Contrairement à son premier voyage dans les Asturies ou aux reportages qu’il rédigera au retour des démocraties populaires, Salud Camarada ! porte la marque des enjeux et polémiques du temps. Les deux premiers chapitres ont partiellement paru dans l’hebdomadaire Le Rouge et le Noir de Pierre Fontaine début 1937. Le dernier chapitre est, lui, construit à partir des correspondances adressées par l’auteur au quotidien français « Ce Soir » en avril et mai 1937. Ils ont été revus et organisés avant l’impression à compte d’auteur, aux éditions Tribord. Ces dates sont importantes. Elles rappellent que la guerre civile espagnole fait encore rage au moment où paraît le livre. Elles indiquent donc aussi dans quel esprit travaille Mathieu Corman. En intervenant ainsi à chaud, sans prendre de recul critique, il fait de son reportage un livre d’intervention : il peut espérer, à son modeste niveau, orienter son lecteur à mieux comprendre le sens du combat républicain, et donc participer quelque peu à la défense de la démocratie.
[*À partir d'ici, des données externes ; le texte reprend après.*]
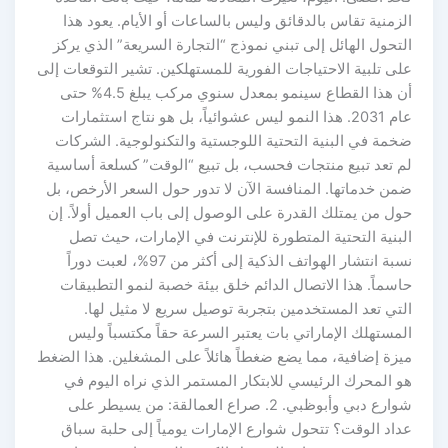
الزمنية تقاس بالدقائق وليس بالساعات أو الأيام. يعود هذا
التحول الهائل إلى تبني نموذج “التجارة السريعة” الذي يركز
على تلبية الاحتياجات الفورية للمستهلكين. تشير التوقعات إلى
أن هذا القطاع سينمو بمعدل سنوي مركب يبلغ 4.5% حتى
عام 2031. هذا النمو ليس عشوائياً، بل هو نتاج استثمارات
ضخمة في البنية التحتية اللوجستية والتكنولوجية. الشركات
لم تعد تبيع منتجات فحسب، بل تبيع “الوقت” كسلعة أساسية
ضمن خدماتها. المنافسة الآن لا تدور حول السعر الأرخص، بل
حول من يمتلك القدرة على الوصول إلى باب العميل أولاً. إن
البنية التحتية المتطورة للإنترنت في الإمارات، حيث تصل
نسبة انتشار الهواتف الذكية إلى أكثر من 97%، لعبت دوراً
حاسماً. هذا الاتصال الدائم خلق بيئة خصبة لنمو التطبيقات
التي تعد المستخدمين بتجربة توصيل سريع لا مثيل لها.
المستهلك الإماراتي بات يعتبر السرعة حقاً مكتسباً وليس
ميزة إضافية، مما يضع ضغطاً هائلاً على المشغلين. هذا الضغط
هو المحرك الرئيسي للابتكار المستمر الذي نراه اليوم في
شوارع دبي وأبوظبي. 2. صراع العمالقة: من يسيطر على
عداد الوقت؟ تتحول شوارع الإمارات يومياً إلى حلبة سباق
Mathieu Corman photographié par Ernest Hemingway avec des soldats républicains
La plus longue partie du livre rend compte d’un long périple sur le front d’Aragon et de Madrid. La qualité de l’écriture et le témoignage même de l’auteur indiquent qu’il s’agit de son projet original, tel qu’il résulte de son engagement militant dans l’aide militaire étrangère à la République. Toutefois, destiné à paraître sous forme de reportage, l’ouvrage dissimule la vocation combattante de l’auteur et se présente sous des dehors journalistiques. Comme plusieurs autres militants étrangers, c’est vers la Catalogne que Corman s’est d’abord dirigé. On ne connaît pas la date de son arrivée en Espagne, mais elle se situe vraisemblablement en septembre ou en octobre 1936 et sans doute a-t-il rapidement été dirigé vers les combats. Les événements rapportés montrent qu’il a passé plusieurs semaines sur le front d’Aragon avant de suivre les hommes de Durruti dans leur progression vers Madrid. Dans son roman Ami entends-tu ? (1970), Corman mettra en scène un libraire qui s’est rendu en Espagne, « côté anarchiste ». De fait, il se trouve aux côtés des troupes issues des FAI (Fédération anarchiste d’Espagne) et de la CNT (Confédération nationale des travailleurs, syndicat d’obédience anarchiste) de Catalogne, et des tout premiers « internationaux » qui les ont rejoints.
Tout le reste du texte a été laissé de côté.